NeurIPS Conference 2013 Conference Paper

Compressive Feature Learning

  • Hristo Paskov
  • Robert West
  • John Mitchell
  • Trevor Hastie

This paper addresses the problem of unsupervised feature learning for text data. Our method is grounded in the principle of minimum description length and uses a dictionary-based compression scheme to extract a succinct feature set. Specifically, our method finds a set of word $k$-grams that minimizes the cost of reconstructing the text losslessly. We formulate document compression as a binary optimization task and show how to solve it approximately via a sequence of reweighted linear programs that are efficient to solve and parallelizable. As our method is unsupervised, features may be extracted once and subsequently used in a variety of tasks. We demonstrate the performance of these features over a range of scenarios including unsupervised exploratory analysis and supervised text categorization. Our compressed feature space is two orders of magnitude smaller than the full $k$-gram space and matches the text categorization accuracy achieved in the full feature space. This dimensionality reduction not only results in faster training times, but it can also help elucidate structure in unsupervised learning tasks and reduce the amount of training data necessary for supervised learning.
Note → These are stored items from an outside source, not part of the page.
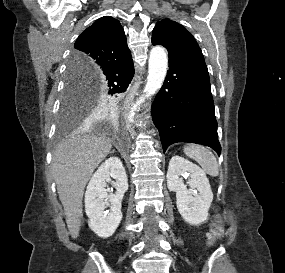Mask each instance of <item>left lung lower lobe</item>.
<instances>
[{"label": "left lung lower lobe", "instance_id": "0a47b994", "mask_svg": "<svg viewBox=\"0 0 285 273\" xmlns=\"http://www.w3.org/2000/svg\"><path fill=\"white\" fill-rule=\"evenodd\" d=\"M152 44L167 48L169 69L152 104L151 115L163 151L177 142L203 144L218 155L217 121L205 62L179 48L152 38Z\"/></svg>", "mask_w": 285, "mask_h": 273}]
</instances>
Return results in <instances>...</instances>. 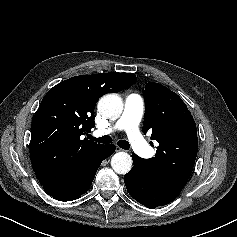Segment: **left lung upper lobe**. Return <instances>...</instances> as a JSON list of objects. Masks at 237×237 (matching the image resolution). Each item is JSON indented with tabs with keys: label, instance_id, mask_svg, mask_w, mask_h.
Wrapping results in <instances>:
<instances>
[{
	"label": "left lung upper lobe",
	"instance_id": "obj_1",
	"mask_svg": "<svg viewBox=\"0 0 237 237\" xmlns=\"http://www.w3.org/2000/svg\"><path fill=\"white\" fill-rule=\"evenodd\" d=\"M143 132L159 143L155 157L144 159L147 170L163 179L188 181L197 156L195 121L186 104L159 83H147L144 90Z\"/></svg>",
	"mask_w": 237,
	"mask_h": 237
}]
</instances>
IJCAI Conference 2009 Conference Paper

  • Robert West
  • Joelle Pineau
  • Doina Precup

Computing the semantic distance between realworld concepts is crucial for many intelligent applications. We present a novel method that leverages data from ‘Wikispeedia’, an online game played on Wikipedia; players have to reach an article from another, unrelated article, only by clicking links in the articles encountered. In order to automatically infer semantic distances between everyday concepts, our method effectively extracts the common sense displayed by humans during play, and is thus more desirable, from a cognitive point of view, than purely corpus-based methods. We show that our method significantly outperforms Latent Semantic Analysis in a psychometric evaluation of the quality of learned semantic distances.